> **Your goal**:
Repeat the listing exactly. Any picture in it should be left out of the copy.

> **Excerpted data**:
□ □ □ □ □
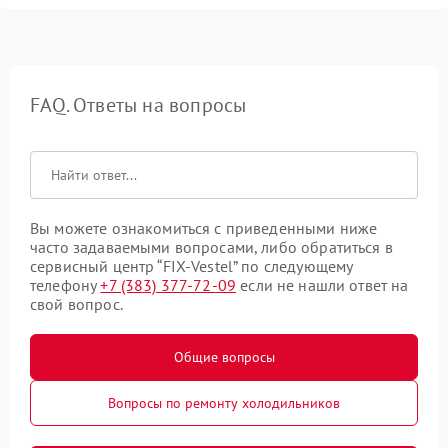
FAQ. Ответы на вопросы
Вы можете ознакомиться с приведенными ниже
часто задаваемыми вопросами, либо обратиться в
сервисный центр “FIX-Vestel” по следующему
телефону
+7 (383) 377-72-09
если не нашли ответ на
свой вопрос.
Общие вопросы
Вопросы по ремонту холодильников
□ □ □ □ □
> **Exercise output**:
FAQ. Ответы на вопросы
Вы можете ознакомиться с приведенными ниже
часто задаваемыми вопросами, либо обратиться в
сервисный центр “FIX-Vestel” по следующему
телефону
+7 (383) 377-72-09
если не нашли ответ на
свой вопрос.
Общие вопросы
Вопросы по ремонту холодильников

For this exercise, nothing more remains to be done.